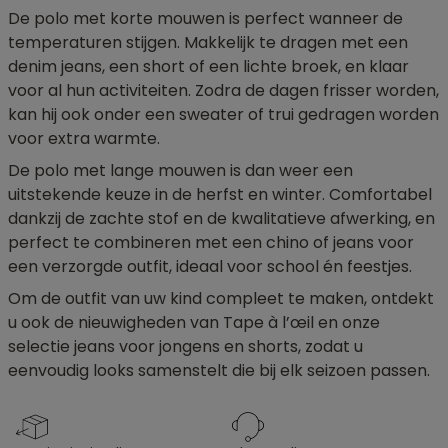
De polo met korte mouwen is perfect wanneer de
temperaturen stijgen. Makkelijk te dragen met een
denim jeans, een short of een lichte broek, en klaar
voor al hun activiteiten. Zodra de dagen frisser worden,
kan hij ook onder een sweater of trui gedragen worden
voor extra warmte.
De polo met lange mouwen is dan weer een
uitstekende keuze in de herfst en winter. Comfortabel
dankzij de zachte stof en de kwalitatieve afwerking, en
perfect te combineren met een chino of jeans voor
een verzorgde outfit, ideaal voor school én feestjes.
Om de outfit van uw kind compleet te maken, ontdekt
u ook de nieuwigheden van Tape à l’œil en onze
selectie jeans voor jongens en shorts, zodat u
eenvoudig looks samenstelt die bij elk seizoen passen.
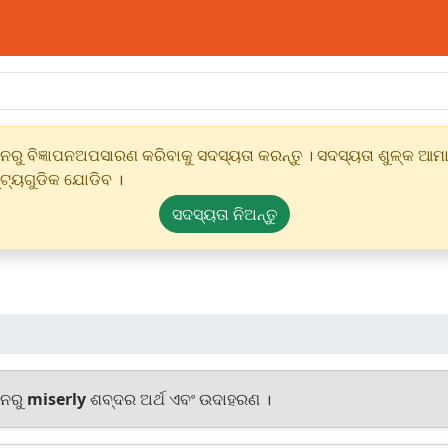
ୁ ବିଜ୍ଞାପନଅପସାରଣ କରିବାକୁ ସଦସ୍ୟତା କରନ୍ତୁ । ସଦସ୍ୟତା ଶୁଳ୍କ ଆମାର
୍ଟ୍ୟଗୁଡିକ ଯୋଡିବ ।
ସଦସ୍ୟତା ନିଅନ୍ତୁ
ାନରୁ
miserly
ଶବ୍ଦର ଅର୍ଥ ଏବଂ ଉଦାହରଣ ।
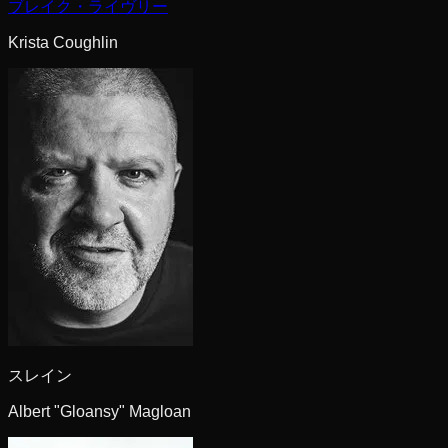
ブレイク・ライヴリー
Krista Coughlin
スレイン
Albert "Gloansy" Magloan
+---+
Exercise details. Using the entries above, output exactly the lines between the line holding "De polo met lange mouwen is dan weer een" and the line holding "een verzorgde outfit, ideaal", end lines included, and nothing more.

Task answer.
De polo met lange mouwen is dan weer een
uitstekende keuze in de herfst en winter. Comfortabel
dankzij de zachte stof en de kwalitatieve afwerking, en
perfect te combineren met een chino of jeans voor
een verzorgde outfit, ideaal voor school én feestjes.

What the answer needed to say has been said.